Ou seja. Daí é cada vez mais, e eu queria que me desse a sua opinião, cada vez é mais imperioso dotar a Polícia Marítima de instrumentos legais, que não falo de instrumentos já, só técnicos, ou de massa humana - instrumentos legais, tipificados, claros, que imponham - salvo seja - à Polícia Marítima essa obrigação de investigar os incidentes marítimos – o crime em ambiente marítimo - impedindo que ele se desvaneça por vários opc´s, e ao fim de três ou quatro anos, se nós encontramos um motor de uma embarcação e o processo está guardado num canto qualquer, que nem sequer chegou à Polícia Marítima.

E isso gera o quê? Há autor inglês que, creio, que em 1952 escreveu sobre isso, sobre as questões e estratégia do crime em ambiente marítimo, que era das mais baixas prioridades da polícia. E vimos pelo legislador. E porque? Porque é um crime que não se vê.

E na altura, salvo erro, já íamos em muitos milhões, aquilo que era furtado, e que era readquirido e voltava a ser furtado.

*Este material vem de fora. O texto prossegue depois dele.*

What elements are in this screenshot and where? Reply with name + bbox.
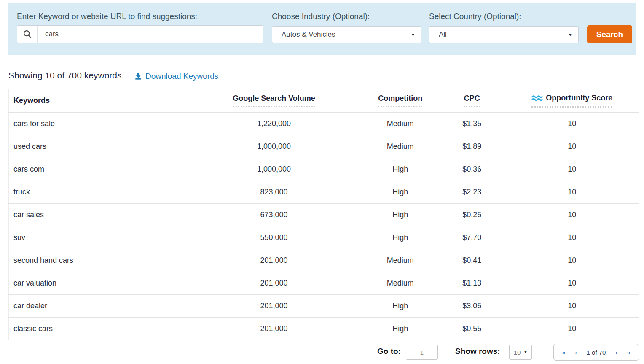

Ou seja, se esse nosso sistema de segurança, o nosso sistema de distribuição de inquéritos, as omissões que muitas vezes acontecem de não chamar a Polícia Marítima ao inquérito leva a isso mesmo. A que sejam investigados por opc´s que não têm preparação para lidar com material que é furtado em ambiente marítimo - e temos ali o senhor comandante da Marinha Mercante - falta a linguagem, e se não tiver linguagem não entende.

E a questão era: está o Ministério Público preparado para isso? É a 1ª questão.

E daí a relevância de ter chamado a atenção para aquela questão do doutor dizia de termos de falar em linguagem. Temos de saber se é preciso uma polícia que fale a linguagem e se todas as outras servem. E porquê? Falou o doutor Carlos Anjos, e muito bem, dos mergulhadores forenses. É efetivamente, e foi uma mais valia que se criou na Polícia Marítima.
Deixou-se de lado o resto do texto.